■ WHAT IS NEEDED: In the data that follows, count each line holding the string "insert"; answer with the number only.

■ DATASET ENTRIES:

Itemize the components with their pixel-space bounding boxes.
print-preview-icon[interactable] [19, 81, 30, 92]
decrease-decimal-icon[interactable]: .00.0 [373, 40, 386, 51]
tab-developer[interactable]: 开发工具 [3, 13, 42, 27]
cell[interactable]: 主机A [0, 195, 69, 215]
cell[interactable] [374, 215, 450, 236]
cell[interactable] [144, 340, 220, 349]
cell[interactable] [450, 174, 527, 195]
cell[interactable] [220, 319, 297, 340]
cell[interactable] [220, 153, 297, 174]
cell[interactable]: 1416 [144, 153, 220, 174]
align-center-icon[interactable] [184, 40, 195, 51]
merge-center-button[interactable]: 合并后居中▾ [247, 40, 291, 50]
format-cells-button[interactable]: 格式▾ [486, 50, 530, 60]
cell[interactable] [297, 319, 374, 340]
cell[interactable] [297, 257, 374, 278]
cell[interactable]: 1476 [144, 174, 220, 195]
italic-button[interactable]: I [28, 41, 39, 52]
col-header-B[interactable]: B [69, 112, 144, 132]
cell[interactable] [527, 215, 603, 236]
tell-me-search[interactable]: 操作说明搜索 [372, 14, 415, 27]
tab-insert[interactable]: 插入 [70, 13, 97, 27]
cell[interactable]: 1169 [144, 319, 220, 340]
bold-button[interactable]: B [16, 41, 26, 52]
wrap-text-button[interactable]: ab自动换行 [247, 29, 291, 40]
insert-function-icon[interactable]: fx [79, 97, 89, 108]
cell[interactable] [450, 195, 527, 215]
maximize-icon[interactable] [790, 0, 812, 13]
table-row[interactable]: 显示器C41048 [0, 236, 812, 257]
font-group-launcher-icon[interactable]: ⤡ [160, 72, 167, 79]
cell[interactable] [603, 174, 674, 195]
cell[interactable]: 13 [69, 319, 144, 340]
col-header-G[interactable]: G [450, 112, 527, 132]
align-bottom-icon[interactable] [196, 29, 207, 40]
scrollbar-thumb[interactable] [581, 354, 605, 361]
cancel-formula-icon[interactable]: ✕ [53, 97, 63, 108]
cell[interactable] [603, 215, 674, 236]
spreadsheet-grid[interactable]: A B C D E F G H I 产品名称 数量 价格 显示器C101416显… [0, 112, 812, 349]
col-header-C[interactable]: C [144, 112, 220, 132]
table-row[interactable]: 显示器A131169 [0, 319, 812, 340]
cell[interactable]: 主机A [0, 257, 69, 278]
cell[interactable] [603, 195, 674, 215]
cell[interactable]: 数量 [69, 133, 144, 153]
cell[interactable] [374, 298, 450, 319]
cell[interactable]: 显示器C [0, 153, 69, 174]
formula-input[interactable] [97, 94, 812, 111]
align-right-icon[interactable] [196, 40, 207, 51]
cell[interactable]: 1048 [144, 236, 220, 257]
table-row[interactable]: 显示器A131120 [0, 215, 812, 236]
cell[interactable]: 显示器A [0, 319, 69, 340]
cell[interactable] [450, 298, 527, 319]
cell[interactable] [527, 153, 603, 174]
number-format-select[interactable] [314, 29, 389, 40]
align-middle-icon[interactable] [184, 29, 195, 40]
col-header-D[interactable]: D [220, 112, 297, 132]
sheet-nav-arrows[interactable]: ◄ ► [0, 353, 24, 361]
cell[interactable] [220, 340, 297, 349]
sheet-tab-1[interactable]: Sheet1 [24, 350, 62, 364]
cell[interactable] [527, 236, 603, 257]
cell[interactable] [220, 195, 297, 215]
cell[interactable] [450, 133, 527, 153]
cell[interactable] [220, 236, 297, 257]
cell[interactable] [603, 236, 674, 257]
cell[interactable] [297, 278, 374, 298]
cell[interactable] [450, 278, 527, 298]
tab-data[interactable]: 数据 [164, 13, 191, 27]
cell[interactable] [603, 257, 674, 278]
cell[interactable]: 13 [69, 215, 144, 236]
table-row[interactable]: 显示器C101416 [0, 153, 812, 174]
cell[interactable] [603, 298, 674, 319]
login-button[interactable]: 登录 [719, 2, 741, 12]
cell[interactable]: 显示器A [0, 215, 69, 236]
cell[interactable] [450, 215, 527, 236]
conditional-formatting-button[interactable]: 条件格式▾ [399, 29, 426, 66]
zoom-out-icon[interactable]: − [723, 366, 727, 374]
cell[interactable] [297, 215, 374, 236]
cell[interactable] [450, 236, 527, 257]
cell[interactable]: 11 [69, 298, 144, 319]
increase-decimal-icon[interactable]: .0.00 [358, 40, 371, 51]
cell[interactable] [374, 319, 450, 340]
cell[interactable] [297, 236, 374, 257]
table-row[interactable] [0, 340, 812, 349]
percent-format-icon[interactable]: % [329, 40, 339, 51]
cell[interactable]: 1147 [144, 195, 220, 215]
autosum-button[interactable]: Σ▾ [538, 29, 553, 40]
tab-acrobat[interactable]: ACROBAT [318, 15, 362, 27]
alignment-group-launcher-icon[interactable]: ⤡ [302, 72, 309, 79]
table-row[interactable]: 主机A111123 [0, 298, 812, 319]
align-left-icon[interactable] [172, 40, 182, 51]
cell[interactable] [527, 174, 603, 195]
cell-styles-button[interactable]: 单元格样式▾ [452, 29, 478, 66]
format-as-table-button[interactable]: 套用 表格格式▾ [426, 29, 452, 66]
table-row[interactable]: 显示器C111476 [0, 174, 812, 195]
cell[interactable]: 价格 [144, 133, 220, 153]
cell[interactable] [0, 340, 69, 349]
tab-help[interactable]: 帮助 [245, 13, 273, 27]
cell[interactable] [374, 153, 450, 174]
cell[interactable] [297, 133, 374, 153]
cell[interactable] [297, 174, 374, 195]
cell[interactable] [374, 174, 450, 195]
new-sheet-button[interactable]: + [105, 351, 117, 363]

■ TASK ANSWER: 2